Goal of the exercise >> Retype, exactly and with both ends included, the lines below from the one containing "återkalla ditt samtycke via webbplatsens" through the end; omit the pictures.

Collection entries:
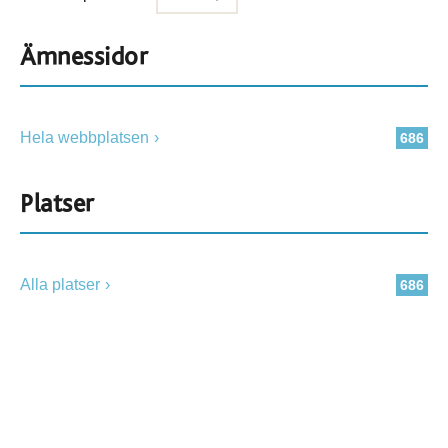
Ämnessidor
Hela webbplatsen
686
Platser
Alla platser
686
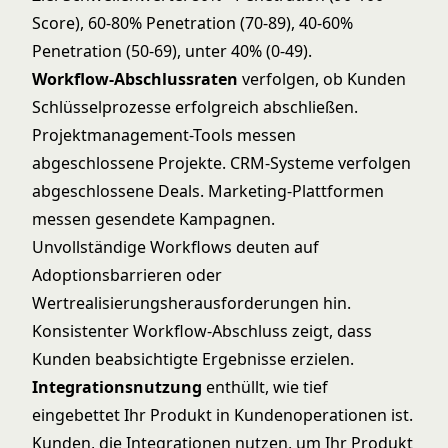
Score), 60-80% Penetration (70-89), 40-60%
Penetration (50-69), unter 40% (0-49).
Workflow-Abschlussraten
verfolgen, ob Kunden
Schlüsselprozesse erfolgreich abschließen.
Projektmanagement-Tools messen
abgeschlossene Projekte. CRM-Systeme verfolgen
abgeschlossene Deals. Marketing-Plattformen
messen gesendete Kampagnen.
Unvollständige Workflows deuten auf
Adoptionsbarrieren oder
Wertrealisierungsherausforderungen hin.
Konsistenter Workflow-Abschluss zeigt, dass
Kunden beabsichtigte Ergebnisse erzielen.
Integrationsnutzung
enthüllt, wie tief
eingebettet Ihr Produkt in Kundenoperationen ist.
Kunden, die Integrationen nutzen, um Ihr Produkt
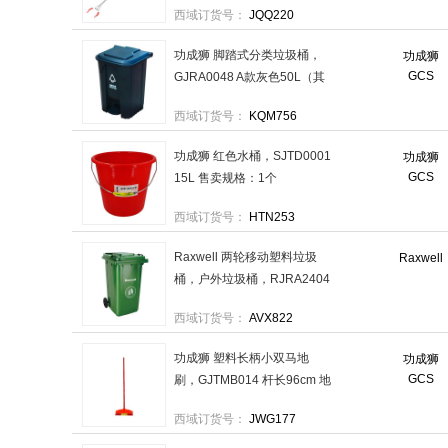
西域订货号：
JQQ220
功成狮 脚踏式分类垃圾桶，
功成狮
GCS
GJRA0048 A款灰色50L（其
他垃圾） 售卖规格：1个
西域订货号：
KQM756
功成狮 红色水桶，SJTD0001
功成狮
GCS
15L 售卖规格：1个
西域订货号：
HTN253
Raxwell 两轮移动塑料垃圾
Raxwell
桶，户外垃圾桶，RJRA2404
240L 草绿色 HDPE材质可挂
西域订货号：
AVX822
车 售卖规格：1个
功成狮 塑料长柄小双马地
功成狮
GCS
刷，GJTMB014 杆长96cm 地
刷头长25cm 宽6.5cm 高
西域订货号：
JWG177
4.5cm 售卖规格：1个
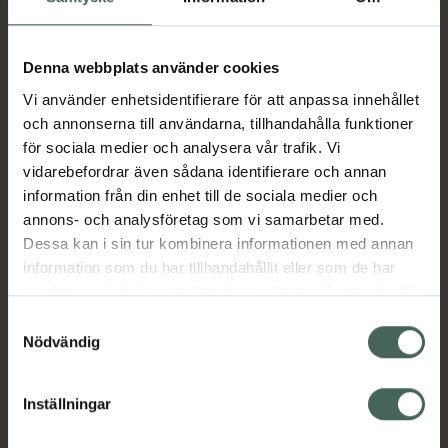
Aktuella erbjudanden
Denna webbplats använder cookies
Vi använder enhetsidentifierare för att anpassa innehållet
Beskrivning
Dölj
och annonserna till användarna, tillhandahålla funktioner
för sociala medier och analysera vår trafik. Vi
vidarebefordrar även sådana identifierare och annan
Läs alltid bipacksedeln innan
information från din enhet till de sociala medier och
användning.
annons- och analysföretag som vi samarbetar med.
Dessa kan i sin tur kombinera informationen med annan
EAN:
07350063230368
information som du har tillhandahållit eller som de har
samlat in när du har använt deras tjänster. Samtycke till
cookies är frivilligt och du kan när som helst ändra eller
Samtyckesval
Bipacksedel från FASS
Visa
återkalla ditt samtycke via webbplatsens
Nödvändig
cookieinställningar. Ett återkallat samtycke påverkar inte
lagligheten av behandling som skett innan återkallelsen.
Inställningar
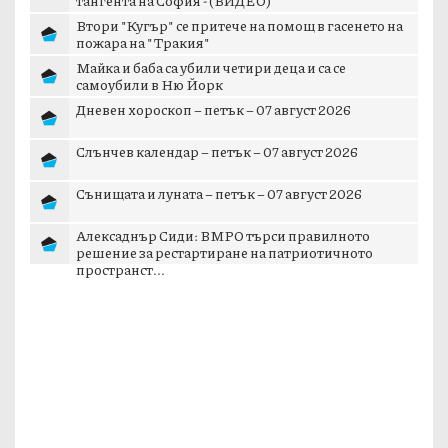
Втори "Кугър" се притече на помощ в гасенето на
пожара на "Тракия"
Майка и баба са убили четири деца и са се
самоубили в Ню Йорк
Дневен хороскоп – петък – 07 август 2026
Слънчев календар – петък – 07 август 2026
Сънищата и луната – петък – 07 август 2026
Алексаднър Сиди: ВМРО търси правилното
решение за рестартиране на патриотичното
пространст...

Response for this exercise >>
återkalla ditt samtycke via webbplatsens
Nödvändig
cookieinställningar. Ett återkallat samtycke påverkar inte
lagligheten av behandling som skett innan återkallelsen.
Inställningar
Втори "Кугър" се притече на помощ в гасенето на
пожара на "Тракия"
Майка и баба са убили четири деца и са се
самоубили в Ню Йорк
Дневен хороскоп – петък – 07 август 2026
Слънчев календар – петък – 07 август 2026
Сънищата и луната – петък – 07 август 2026
Алексаднър Сиди: ВМРО търси правилното
решение за рестартиране на патриотичното
пространст...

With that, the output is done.